Kürt sorunun yüzyıllık bir sorun olduğunu kaydeden HDP Genel Başkanı Demirtaş, her gün insanların öldüğünü ifade etti. Selahattin Demirtaş, "Tankla, topla kara kuvvetleri şehirlere girmiş. Savaş var. Ülkenin Başbakan'ı çay bahanesiyle görüşmeyi iptal edebiliyor. Bunun adı ciddiyetsizliktir. Sırrı beyin alay etme, hafife alma espiri yapma gibi bir niyeti de yok. Başbakan gelirken ülkenin temel sorunları çözümüyle ilgili bir fikirle gelsin diye milletvekilimiz bir beyanda bulunmuş ki bu beyan genel merkez adına bir beyan değil. Sırrı bey genel başkanların sözcüsü de değil. Kendisi Sırrı bey ile randevusu olan bir Başbakan değil. Ama onu görüşmemek için bir bahane haline getirebiliyor. Kendi milletvekilleri bizimle ilgili söylediklerine bir bakın bunlara bakarsak parlamentoda bir çatı altında bulunmamız lazım. Her birimiz bunlara takılsa, bunları bir kriz haline getirsek, genel kurulda yüz yüze bakmamız gerekiyor. Niye varsınız, niye oy aldınız biz niye oy aldık. Ne olursa olsun siyasetçiler konuşabilmeli. Ben bu konuda ısrarcıyım. Savaş ne kadar derinleşirse derinleşsin siyasetçiler diyalog bağını koparmamalı. Siyaset bunun için vardır. AKP'nin Kürt sorunu ile ilgili bir çözüm projesi varsa onu HDP dışında hiç kimseyle çözemez. Çözebiliyorsa da buyurun CHP ile MHP ile görüşüyorlar. İnşallah çözerler. Kürt sorununu çözüp bizi mahcup edecek bir proje ile ortaya çıkarlarda biz bundan mutluluk duyarız, seviniriz, utanırız. Biz yapamadık onlar yapabildi çıkar özür dileriz. Yaptılar da biz mi engelledik. Diyalog çağrılarımız reddedilirse ısrarcı olmamız gerekiyor. Siyasetçin başka ne görevi olabilir ki." diye konuştu.

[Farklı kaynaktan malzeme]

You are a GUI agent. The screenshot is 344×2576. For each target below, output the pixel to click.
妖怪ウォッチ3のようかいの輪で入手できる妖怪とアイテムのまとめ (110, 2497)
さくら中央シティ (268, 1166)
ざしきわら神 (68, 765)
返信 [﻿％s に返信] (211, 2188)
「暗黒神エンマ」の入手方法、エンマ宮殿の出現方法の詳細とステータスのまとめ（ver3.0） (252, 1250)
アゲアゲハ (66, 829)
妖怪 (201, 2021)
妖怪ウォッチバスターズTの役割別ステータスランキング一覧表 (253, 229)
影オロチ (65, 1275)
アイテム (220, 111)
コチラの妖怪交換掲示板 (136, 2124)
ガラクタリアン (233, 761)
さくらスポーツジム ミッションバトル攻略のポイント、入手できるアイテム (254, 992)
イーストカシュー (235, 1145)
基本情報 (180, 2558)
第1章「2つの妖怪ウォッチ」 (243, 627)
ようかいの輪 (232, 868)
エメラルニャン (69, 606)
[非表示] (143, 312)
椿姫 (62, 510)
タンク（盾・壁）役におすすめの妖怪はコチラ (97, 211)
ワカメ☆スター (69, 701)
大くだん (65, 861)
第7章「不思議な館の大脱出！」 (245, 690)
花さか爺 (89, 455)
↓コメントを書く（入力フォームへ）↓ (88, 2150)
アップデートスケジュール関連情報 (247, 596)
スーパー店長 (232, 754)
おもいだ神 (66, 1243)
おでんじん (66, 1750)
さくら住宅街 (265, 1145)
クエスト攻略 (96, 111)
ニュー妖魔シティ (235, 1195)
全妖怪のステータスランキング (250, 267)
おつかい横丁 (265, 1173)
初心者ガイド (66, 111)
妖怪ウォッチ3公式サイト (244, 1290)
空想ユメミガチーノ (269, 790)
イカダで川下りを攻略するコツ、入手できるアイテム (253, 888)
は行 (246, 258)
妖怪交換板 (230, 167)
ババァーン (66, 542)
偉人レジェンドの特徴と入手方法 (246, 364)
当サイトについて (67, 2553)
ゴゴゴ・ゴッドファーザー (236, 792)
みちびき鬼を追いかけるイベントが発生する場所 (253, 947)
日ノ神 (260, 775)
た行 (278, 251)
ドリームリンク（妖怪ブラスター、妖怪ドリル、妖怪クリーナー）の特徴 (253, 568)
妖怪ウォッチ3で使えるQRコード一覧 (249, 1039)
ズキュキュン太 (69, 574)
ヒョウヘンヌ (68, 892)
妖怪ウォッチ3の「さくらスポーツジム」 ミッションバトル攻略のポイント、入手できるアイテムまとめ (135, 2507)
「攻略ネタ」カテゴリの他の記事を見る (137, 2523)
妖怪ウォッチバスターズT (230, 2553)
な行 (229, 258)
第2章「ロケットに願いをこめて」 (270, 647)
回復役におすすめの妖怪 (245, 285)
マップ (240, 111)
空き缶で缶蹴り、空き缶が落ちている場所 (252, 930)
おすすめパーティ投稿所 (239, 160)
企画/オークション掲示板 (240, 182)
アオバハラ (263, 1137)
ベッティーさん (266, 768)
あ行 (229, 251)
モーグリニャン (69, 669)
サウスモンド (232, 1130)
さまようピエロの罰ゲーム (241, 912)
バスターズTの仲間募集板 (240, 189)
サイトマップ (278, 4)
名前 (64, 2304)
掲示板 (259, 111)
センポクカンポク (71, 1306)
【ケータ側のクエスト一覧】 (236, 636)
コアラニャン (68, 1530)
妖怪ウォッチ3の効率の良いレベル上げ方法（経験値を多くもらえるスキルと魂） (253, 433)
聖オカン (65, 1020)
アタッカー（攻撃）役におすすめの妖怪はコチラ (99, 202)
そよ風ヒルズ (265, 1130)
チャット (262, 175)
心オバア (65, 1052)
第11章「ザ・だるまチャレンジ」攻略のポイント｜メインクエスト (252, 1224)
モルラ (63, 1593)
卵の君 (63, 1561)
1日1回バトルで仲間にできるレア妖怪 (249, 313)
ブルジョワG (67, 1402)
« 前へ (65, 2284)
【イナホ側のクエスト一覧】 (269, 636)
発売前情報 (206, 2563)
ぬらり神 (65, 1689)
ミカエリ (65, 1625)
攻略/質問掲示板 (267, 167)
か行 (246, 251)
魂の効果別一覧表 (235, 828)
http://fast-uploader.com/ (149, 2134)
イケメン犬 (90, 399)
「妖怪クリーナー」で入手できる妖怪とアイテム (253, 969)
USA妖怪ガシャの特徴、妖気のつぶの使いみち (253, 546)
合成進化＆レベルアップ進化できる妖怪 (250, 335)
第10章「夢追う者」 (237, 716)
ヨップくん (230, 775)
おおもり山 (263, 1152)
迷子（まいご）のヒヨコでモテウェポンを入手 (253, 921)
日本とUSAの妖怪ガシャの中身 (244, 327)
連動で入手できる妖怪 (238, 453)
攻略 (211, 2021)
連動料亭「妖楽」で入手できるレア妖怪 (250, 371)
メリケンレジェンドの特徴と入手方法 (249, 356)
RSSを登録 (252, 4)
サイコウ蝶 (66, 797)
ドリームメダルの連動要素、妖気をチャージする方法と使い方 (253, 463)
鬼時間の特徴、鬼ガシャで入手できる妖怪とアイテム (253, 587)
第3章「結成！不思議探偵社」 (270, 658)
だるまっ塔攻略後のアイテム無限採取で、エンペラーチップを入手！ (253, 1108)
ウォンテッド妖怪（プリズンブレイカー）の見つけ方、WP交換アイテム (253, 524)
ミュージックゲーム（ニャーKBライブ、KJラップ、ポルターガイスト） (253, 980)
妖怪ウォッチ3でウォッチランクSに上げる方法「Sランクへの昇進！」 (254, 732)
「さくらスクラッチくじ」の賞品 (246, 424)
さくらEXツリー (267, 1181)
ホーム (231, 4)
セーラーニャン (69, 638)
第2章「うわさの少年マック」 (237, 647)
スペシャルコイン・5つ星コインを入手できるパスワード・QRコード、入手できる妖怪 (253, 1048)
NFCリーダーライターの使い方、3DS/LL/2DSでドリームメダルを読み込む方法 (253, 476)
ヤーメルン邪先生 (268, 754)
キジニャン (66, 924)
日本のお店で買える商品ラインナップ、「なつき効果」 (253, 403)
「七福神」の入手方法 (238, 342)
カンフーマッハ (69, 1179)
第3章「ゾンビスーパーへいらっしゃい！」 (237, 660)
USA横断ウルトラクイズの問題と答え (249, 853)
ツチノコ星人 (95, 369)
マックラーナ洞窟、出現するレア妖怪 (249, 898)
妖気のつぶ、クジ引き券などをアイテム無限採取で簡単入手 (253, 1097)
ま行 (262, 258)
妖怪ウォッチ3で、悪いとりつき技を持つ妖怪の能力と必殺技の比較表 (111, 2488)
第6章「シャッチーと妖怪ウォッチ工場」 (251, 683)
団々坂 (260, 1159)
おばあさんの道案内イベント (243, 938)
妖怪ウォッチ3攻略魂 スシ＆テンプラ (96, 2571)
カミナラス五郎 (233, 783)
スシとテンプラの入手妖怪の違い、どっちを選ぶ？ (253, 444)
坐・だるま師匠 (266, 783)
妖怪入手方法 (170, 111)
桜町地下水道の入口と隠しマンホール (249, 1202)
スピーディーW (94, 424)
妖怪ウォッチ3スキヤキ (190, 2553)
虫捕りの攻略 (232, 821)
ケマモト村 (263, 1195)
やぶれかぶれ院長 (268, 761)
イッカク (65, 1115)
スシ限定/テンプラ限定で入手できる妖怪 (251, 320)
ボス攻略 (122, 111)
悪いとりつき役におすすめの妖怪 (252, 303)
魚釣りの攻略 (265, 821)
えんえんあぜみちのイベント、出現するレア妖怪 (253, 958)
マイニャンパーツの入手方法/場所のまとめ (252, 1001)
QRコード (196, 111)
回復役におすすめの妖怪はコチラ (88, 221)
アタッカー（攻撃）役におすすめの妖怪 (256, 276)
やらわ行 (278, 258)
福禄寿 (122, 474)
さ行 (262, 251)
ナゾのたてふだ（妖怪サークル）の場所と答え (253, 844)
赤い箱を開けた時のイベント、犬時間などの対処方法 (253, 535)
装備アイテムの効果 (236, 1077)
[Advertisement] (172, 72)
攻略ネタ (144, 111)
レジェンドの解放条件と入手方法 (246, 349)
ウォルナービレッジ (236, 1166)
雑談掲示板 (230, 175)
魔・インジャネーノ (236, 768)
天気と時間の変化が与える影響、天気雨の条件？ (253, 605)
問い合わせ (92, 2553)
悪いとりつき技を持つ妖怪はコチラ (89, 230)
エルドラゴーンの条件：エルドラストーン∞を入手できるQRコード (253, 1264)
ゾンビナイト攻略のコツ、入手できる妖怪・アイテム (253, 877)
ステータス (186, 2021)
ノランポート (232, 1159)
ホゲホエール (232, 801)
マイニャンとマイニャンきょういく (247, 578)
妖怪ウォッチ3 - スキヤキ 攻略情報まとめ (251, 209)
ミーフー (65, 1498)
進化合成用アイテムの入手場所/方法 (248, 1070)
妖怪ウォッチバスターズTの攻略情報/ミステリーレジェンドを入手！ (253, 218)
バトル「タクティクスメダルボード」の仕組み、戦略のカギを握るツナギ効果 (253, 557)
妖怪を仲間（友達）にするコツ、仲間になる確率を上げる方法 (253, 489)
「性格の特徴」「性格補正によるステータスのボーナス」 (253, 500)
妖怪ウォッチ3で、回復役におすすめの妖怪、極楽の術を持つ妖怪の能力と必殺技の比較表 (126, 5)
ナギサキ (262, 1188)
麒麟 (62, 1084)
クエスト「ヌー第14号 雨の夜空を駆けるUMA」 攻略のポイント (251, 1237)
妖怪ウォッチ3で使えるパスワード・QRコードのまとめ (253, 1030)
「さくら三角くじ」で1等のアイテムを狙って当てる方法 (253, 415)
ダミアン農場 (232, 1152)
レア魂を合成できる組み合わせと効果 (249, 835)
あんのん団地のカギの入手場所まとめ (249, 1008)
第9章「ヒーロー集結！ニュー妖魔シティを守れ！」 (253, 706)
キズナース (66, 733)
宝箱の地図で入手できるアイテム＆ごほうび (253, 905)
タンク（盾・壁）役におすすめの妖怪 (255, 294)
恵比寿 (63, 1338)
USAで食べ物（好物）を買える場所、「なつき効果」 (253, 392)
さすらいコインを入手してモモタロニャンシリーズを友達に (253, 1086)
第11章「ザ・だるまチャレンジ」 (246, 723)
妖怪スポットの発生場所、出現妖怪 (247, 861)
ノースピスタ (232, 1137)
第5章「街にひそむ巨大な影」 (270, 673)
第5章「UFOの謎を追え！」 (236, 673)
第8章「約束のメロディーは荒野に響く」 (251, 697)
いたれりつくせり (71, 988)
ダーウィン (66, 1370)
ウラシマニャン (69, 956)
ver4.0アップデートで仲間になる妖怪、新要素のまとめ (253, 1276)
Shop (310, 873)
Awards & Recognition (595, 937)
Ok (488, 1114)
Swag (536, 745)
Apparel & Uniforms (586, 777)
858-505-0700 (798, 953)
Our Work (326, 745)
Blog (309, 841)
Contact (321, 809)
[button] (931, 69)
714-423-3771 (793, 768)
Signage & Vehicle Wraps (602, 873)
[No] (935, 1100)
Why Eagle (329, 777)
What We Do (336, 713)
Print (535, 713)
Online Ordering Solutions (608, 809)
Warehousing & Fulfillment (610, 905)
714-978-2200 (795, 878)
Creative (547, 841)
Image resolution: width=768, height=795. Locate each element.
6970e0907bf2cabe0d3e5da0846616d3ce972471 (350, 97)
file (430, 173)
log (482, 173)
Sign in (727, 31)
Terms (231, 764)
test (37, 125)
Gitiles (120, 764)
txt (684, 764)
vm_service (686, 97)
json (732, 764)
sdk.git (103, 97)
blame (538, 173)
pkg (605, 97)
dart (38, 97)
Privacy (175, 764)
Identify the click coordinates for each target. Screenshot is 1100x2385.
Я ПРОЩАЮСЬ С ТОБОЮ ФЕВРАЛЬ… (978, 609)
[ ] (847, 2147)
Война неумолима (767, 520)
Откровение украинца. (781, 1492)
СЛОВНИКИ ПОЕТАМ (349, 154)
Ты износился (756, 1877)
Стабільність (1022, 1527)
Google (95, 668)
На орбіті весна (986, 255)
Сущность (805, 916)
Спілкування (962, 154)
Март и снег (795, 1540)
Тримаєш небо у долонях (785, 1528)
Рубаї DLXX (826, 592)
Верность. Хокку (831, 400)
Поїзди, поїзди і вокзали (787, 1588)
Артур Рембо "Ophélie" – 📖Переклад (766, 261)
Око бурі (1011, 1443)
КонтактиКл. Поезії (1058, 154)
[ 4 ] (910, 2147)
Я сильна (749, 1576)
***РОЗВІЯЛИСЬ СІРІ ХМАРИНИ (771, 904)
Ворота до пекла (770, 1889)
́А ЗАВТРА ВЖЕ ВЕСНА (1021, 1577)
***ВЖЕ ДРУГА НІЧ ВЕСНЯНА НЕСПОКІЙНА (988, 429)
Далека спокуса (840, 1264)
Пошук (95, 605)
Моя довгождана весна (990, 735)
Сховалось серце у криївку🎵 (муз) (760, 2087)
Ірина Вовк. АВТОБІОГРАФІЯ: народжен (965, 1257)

Her yerde özerlik ile ilgili panellerin, sempozyumların, çalıştayların, mitinglerin ve yürüyüşlerin yapılması gerektiğinin inancında olduklarını HDP Eş Genel Başkanı, açıklamasını şöyle tamamladı: "Türkiye'nin her yeri bunu iyi anlamalı. Asıl bölücü kimdir bunu görmeli. Türkler de Kürtler de görmeli ve kendi içinde halk toplantılar yapmalı, bu demokratik gelişmeyle ilgili bir inşa sürecidir. Sağlık, eğitim, adalet, çevre, tarım, balıkçılık efendim trafikten tutum asayişe kadar bunların hepsi Türkiye'de çözüm bekleyen sorunlar olduğunu biliyoruz."